Solve differential equation $(x^2-y^2+2x-y)dx+(x^2-y^2+x-2y)dy=0$ Solve the differential equation: $(x^2-y^2+2x-y)dx+(x^2-y^2+x-2y)dy=0$.
My attempt :
I factored and did some calculation to get $ dx+dy+\dfrac{xdx-ydy}{(x-y)(x+y+1)}=0.$
I am stuck after it . It could have been a lot easier if there were $xdy-ydx$. Will  partial fraction decomposition work here ?
 A: Let
\begin{equation}
\begin{split}
x+y =z\\
x-y =\widetilde{z}
\end{split}
\end{equation}
Using this substitution, the differential equation you posted can be written as
\begin{equation}
\begin{split}
\left(z \widetilde{z}+ \widetilde{z} \right) \mathrm{d} z = -\frac{1}{2}\left( z \mathrm{d}\widetilde{z}+\widetilde{z} \mathrm{d}z\right)
\end{split}
\end{equation}
By just adding $-x\mathrm{d} x+ y\mathrm{d}y = -\frac{1}{2}\mathrm{d}(x^2-y^2)$ on both sides.

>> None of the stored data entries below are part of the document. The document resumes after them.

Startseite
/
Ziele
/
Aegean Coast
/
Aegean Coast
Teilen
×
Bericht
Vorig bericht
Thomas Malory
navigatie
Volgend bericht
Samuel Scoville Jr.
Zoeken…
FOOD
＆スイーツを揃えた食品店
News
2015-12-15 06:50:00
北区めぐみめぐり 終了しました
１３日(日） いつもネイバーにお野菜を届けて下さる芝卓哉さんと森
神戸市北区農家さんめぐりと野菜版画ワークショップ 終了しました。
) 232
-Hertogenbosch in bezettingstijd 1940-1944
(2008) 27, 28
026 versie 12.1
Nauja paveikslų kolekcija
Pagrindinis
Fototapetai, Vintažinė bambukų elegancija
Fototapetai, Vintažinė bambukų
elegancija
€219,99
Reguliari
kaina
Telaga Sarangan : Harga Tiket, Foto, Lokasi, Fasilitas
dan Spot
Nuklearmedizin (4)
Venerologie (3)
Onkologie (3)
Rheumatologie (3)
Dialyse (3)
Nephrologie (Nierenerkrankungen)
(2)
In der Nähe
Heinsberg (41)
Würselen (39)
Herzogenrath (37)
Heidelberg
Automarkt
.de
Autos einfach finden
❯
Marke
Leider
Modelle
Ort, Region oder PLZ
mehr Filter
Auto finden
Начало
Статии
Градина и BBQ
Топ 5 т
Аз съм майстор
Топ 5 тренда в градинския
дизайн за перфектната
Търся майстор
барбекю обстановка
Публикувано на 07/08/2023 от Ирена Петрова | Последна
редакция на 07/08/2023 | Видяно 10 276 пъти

Now, this resulting equation can be easily solved by simplifying it as
\begin{equation}
\begin{split}
\frac{2}{z}\left(z+\frac{3}{2}\right) \mathrm{d}z = -\frac{\mathrm{d}\widetilde{z}}{\widetilde{z}}
\end{split}
\end{equation}
Giving
\begin{equation}
e^{2 z} z^3 \widetilde{z} = k
\end{equation}
Where $k$ is the integration constant.
Or,
The solution to the differential equation you posed is the solution to equation
$$e^{2(x+y)} (x+y)^3 (x-y) =k$$
A: Hint: make a substitution $u=x+y, v=x-y, uv=x^2-y^2, u+v=2x, u-v=2y$. The new equation is: $(uv+u+v-0.5u+0.5v)(du+dv)+(uv+0.5u+0.5v-u+v)(du-dv)=0$ which simplifies to $v(2u+3)du+udv=0$. This is a separable equation.